Activity: Say how many lines in the records hold the word "vous", and give nothing but that number.

Exercise inputs:

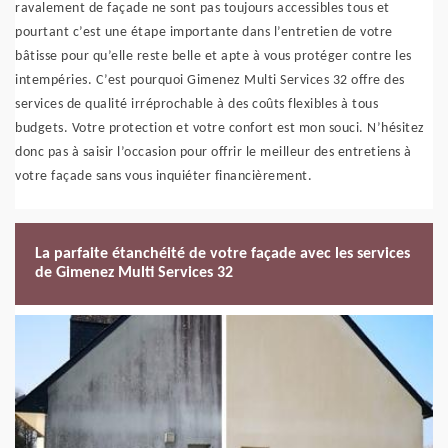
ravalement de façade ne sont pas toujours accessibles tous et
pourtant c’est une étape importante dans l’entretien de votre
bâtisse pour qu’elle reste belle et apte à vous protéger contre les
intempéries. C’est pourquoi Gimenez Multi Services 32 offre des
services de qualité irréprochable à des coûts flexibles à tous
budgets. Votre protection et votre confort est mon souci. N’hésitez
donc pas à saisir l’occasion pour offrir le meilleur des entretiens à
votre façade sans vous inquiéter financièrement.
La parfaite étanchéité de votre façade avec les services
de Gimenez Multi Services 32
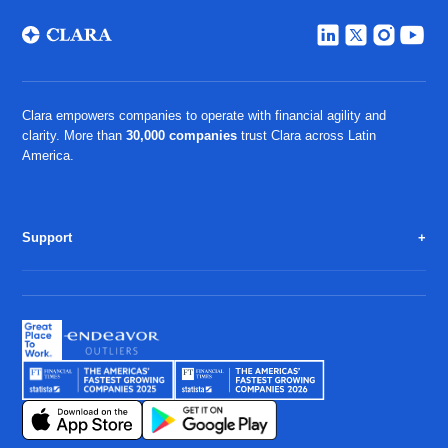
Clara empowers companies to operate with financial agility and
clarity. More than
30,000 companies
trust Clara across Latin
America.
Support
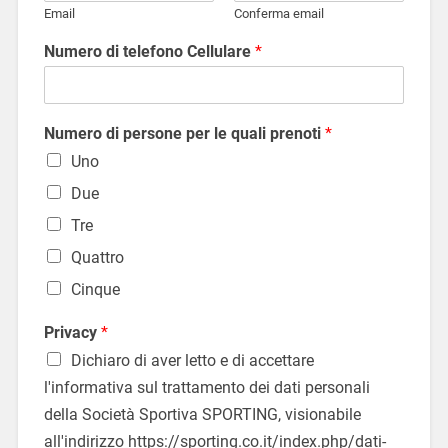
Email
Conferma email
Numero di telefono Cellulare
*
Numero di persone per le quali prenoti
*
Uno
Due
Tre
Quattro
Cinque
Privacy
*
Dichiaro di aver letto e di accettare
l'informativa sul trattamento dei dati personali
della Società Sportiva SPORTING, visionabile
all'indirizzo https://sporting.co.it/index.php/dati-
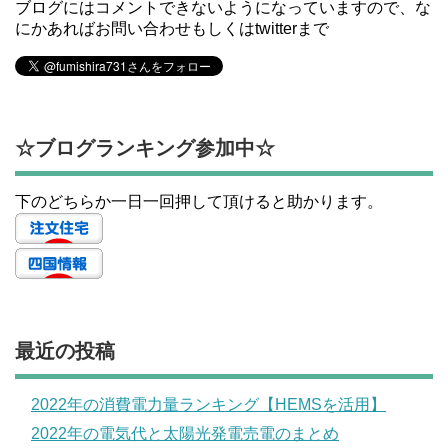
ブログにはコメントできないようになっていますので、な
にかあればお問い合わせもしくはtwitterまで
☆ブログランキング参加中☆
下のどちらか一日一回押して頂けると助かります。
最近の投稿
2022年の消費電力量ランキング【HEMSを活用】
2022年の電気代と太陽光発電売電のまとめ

Output of the task: 2